Era evidente que Iglesia y sociedad habían llegado a un nivel de desencuentro y desafección sin precedentes. A tal nivel, que el sociólogo Alberto Mayol, en su presentación ante Enade en 2011(1), optó por ejemplificar el derrumbe de la confianza ciudadana en las instituciones mediante el caso de la Iglesia Católica. De acuerdo a Latinobarómetro, en 1995 el grado de confianza en la Iglesia llegaba al 80%, mientras en 2011 sólo llegó al 38%. Un desplome rotundo de 42 puntos en 16 años.

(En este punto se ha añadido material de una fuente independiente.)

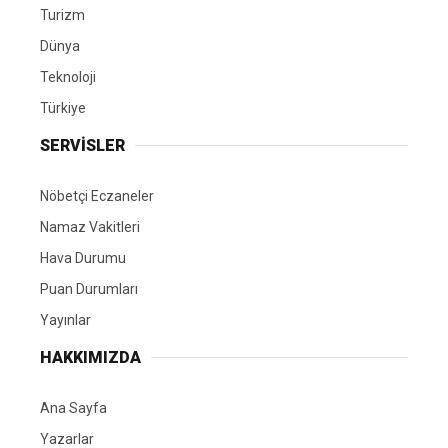
Turizm
Dünya
Teknoloji
Türkiye
SERVİSLER
Nöbetçi Eczaneler
Namaz Vakitleri
Hava Durumu
Puan Durumları
Yayınlar
HAKKIMIZDA
Ana Sayfa
Yazarlar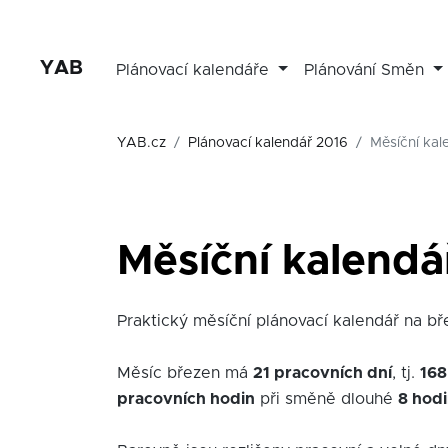
YAB
Plánovací kalendáře
Plánování Směn
YAB.cz
Plánovací kalendář 2016
Měsíční kal
Měsíční kalendá
Praktický měsíční plánovací kalendář na bře
Měsíc březen má
21 pracovních dní
, tj.
168
pracovních hodin
při směně dlouhé
8 hod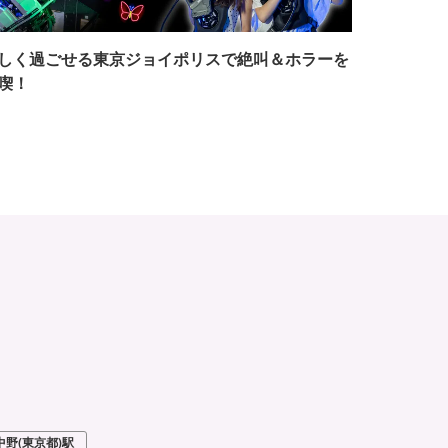
しく過ごせる東京ジョイポリスで絶叫＆ホラーを
喫！
中野(東京都)駅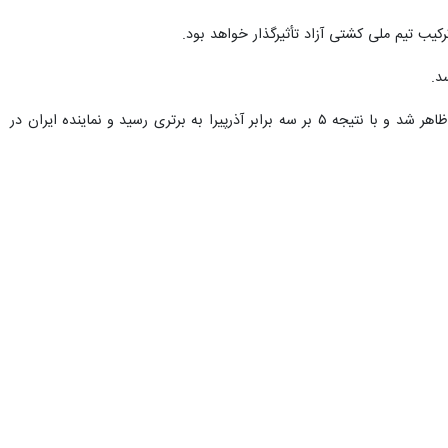
کیب تیم ملی کشتی آزاد تأثیرگذار خواهد بود.
د.
در مسابقه نخست با نتیجه ۴ بر ۲ به سود یزدانی به پایان رسید. یزدانی در دیدار دوم نیز مقتدر ظاهر شد و با نتیجه ۵ بر سه برابر آذرپیرا به برتری رسید و نماینده ایران در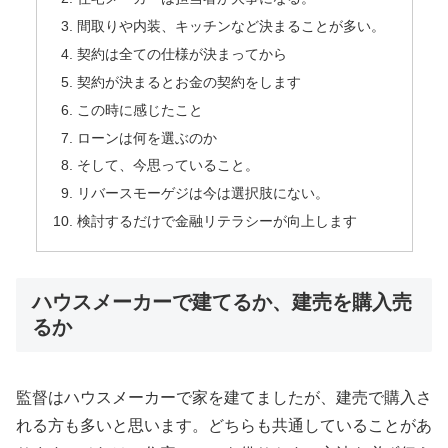
間取りや内装、キッチンなど決まることが多い。
契約は全ての仕様が決まってから
契約が決まるとお金の契約をします
この時に感じたこと
ローンは何を選ぶのか
そして、今思っていること。
リバースモーゲジは今は選択肢にない。
検討するだけで金融リテラシーが向上します
ハウスメーカーで建てるか、建売を購入売
るか
監督はハウスメーカーで家を建てましたが、建売で購入さ
れる方も多いと思います。どちらも共通していることがあ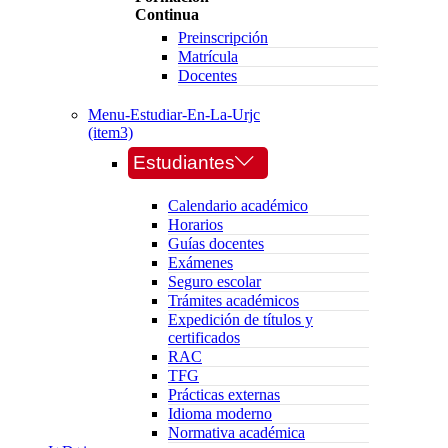
Continua
Preinscripción
Matrícula
Docentes
Menu-Estudiar-En-La-Urjc
(item3)
Estudiantes
Calendario académico
Horarios
Guías docentes
Exámenes
Seguro escolar
Trámites académicos
Expedición de títulos y
certificados
RAC
TFG
Prácticas externas
Idioma moderno
Normativa académica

Es evidente que los escándalos de abuso sexual han contribuido de forma importante a esta caída. Pero no es el único factor. Se configuró lentamente un desfase de proyectos entre la Iglesia y la sociedad, que en cierta forma se ha llegado a percibir como dicotómico, de tal forma que el episcopado, que hasta los años 80 se percibía como un factor de estabilidad y un garante de derechos, se convirtió en una institución en abierto antagonismo con las demandas masivas de la ciudadanía.
Basta recordar que en 2006, mientras el país se conmovía por la “revolución de los pingüinos”, el presidente del área de educación de la Conferencia Episcopal, obispo Héctor Vargas, salió en defensa del “lucro legítimo en el sector” y convocó a una serie de congresos de educación católica para contrarrestar las críticas estudiantiles. En los años siguientes, a medida que el conflicto se fue agudizando, se conformó una santa alianza entre el episcopado, la Federación de Instituciones de Educación Particular (Fide) y los intereses empresariales representados públicamente por las ex ministras Mariana Aylwin y Mónica Jiménez de la Jara, al punto en que sus discursos se hicieron equivalentes e intercambiables.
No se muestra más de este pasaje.